DATASET ENTRIES:
---+---

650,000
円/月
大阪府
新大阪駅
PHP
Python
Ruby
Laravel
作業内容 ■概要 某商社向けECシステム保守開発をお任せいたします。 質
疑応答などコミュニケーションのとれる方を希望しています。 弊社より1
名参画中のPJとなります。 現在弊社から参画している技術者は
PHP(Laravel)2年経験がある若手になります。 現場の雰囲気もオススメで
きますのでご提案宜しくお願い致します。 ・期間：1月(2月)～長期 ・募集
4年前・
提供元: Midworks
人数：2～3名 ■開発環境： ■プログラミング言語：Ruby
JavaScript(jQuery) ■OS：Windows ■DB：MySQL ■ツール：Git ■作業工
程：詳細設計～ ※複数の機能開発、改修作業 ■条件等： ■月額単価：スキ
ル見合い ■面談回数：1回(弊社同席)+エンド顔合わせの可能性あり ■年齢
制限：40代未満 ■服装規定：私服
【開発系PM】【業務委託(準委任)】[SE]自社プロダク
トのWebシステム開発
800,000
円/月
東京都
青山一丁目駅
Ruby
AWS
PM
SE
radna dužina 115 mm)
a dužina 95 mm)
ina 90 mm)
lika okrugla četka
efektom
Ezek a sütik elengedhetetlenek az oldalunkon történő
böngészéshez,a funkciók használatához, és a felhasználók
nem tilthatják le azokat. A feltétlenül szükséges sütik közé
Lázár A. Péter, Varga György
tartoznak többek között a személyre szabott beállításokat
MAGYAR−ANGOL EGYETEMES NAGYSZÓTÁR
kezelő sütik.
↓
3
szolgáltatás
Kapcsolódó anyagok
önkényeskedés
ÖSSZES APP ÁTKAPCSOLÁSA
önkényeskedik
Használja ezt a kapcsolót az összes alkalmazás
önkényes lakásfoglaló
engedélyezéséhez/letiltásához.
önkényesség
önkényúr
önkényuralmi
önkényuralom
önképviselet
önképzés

---+---

PROBLEM DESCRIPTION: Throughout the material above, find lines holding the word "Laravel", then copy them.

ANSWER AREA:
Laravel
PHP(Laravel)2年経験がある若手になります。 現場の雰囲気もオススメで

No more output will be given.